Information shown |
--------

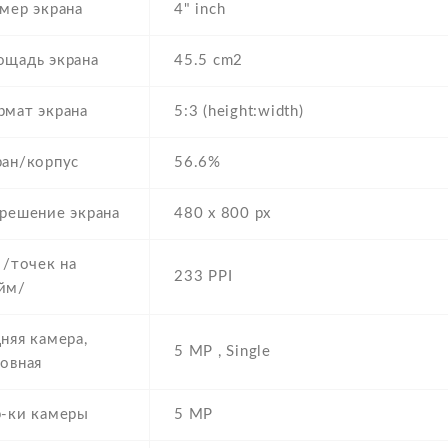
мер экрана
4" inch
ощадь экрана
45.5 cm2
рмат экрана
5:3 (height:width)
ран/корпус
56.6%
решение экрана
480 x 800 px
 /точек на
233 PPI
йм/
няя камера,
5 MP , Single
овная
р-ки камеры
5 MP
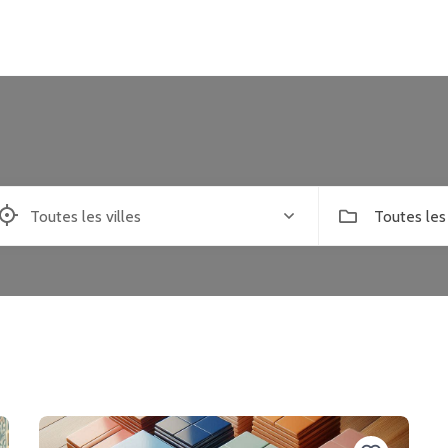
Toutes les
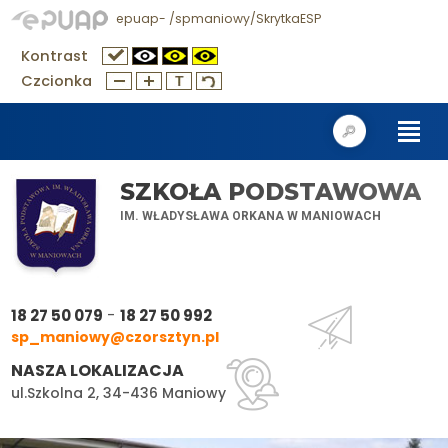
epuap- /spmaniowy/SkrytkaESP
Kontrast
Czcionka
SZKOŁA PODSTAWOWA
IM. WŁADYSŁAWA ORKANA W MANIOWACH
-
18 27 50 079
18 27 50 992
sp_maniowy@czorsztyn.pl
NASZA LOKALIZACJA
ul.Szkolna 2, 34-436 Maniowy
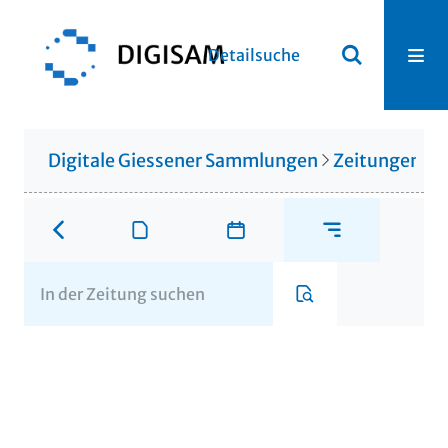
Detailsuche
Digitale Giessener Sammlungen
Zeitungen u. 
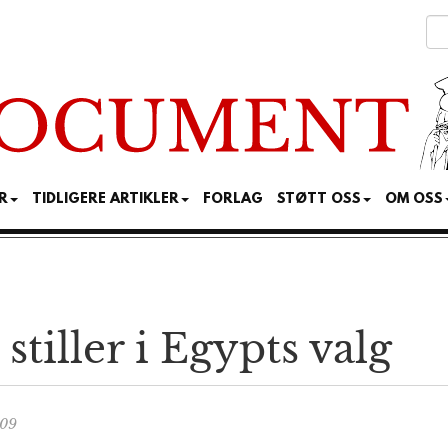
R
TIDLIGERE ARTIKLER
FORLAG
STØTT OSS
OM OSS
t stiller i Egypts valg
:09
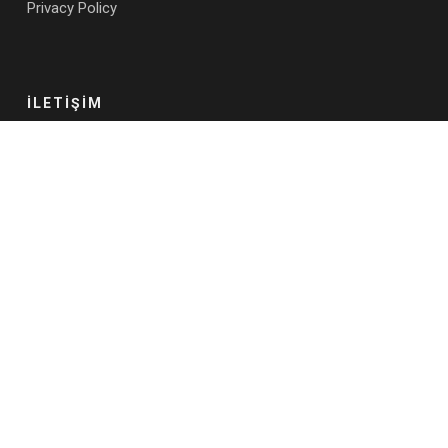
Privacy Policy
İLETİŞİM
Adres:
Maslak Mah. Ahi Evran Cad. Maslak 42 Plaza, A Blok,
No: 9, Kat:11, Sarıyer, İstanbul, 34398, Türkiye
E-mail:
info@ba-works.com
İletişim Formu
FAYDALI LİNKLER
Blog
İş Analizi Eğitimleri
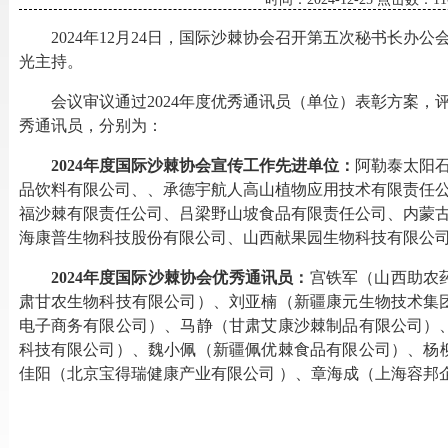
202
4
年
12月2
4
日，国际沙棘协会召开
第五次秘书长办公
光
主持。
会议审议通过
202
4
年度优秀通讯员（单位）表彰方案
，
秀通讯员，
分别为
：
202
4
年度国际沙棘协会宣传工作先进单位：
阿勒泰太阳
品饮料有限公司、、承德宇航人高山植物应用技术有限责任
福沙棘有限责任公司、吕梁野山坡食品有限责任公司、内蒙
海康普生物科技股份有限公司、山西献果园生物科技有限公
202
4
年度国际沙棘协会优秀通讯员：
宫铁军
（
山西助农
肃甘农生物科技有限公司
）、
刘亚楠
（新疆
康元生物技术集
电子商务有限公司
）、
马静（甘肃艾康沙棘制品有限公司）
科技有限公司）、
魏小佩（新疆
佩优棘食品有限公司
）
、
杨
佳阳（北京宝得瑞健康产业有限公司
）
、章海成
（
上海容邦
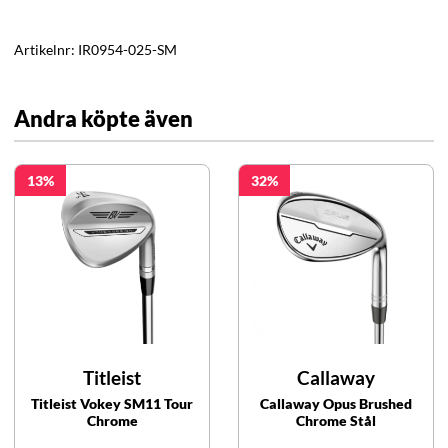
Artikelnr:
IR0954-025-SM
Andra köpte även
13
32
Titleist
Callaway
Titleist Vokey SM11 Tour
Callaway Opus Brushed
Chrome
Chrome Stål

--------

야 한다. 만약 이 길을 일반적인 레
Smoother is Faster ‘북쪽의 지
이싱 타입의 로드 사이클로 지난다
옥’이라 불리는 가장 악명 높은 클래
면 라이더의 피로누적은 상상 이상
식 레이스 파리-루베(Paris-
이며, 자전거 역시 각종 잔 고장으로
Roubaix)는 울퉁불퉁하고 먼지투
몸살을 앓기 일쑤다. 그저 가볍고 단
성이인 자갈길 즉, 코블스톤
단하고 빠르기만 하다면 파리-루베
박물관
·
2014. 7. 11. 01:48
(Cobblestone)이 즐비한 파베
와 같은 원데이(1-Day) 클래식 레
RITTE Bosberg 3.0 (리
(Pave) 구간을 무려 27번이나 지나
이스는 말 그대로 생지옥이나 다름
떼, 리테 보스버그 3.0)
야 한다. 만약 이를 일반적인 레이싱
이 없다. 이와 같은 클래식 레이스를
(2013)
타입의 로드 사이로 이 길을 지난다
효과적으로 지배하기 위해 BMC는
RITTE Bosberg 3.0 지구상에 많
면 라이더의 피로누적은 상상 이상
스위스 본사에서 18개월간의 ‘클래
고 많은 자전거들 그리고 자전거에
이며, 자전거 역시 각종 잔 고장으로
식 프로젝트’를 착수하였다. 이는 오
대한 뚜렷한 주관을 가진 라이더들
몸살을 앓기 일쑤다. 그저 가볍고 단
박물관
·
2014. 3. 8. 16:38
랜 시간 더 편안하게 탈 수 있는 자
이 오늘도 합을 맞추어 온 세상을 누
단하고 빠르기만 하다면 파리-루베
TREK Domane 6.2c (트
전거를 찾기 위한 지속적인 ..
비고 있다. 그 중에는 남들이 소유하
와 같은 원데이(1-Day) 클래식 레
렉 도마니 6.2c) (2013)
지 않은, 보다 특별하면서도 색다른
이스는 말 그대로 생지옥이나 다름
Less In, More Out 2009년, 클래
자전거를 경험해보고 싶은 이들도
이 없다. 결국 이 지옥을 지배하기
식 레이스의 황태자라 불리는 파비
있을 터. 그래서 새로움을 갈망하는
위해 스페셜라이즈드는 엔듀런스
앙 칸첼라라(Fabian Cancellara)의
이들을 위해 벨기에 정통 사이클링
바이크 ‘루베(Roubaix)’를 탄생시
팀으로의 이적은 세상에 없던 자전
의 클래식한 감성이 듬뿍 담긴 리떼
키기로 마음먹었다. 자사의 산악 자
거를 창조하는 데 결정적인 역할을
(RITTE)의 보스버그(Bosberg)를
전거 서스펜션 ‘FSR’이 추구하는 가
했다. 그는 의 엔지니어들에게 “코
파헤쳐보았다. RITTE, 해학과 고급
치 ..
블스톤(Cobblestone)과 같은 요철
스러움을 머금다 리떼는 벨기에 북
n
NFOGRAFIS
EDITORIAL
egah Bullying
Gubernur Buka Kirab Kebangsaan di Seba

--------

About this task | Taking the records above, retype every line from the one with "2014. 3. 8. 16:38" down to the one with "Gubernur Buka Kirab Kebangsaan di Seba", exactly and with nothing else.

Your solution |
2014. 3. 8. 16:38
랜 시간 더 편안하게 탈 수 있는 자
이 오늘도 합을 맞추어 온 세상을 누
단하고 빠르기만 하다면 파리-루베
TREK Domane 6.2c (트
전거를 찾기 위한 지속적인 ..
비고 있다. 그 중에는 남들이 소유하
와 같은 원데이(1-Day) 클래식 레
렉 도마니 6.2c) (2013)
지 않은, 보다 특별하면서도 색다른
이스는 말 그대로 생지옥이나 다름
Less In, More Out 2009년, 클래
자전거를 경험해보고 싶은 이들도
이 없다. 결국 이 지옥을 지배하기
식 레이스의 황태자라 불리는 파비
있을 터. 그래서 새로움을 갈망하는
위해 스페셜라이즈드는 엔듀런스
앙 칸첼라라(Fabian Cancellara)의
이들을 위해 벨기에 정통 사이클링
바이크 ‘루베(Roubaix)’를 탄생시
팀으로의 이적은 세상에 없던 자전
의 클래식한 감성이 듬뿍 담긴 리떼
키기로 마음먹었다. 자사의 산악 자
거를 창조하는 데 결정적인 역할을
(RITTE)의 보스버그(Bosberg)를
전거 서스펜션 ‘FSR’이 추구하는 가
했다. 그는 의 엔지니어들에게 “코
파헤쳐보았다. RITTE, 해학과 고급
치 ..
블스톤(Cobblestone)과 같은 요철
스러움을 머금다 리떼는 벨기에 북
n
NFOGRAFIS
EDITORIAL
egah Bullying
Gubernur Buka Kirab Kebangsaan di Seba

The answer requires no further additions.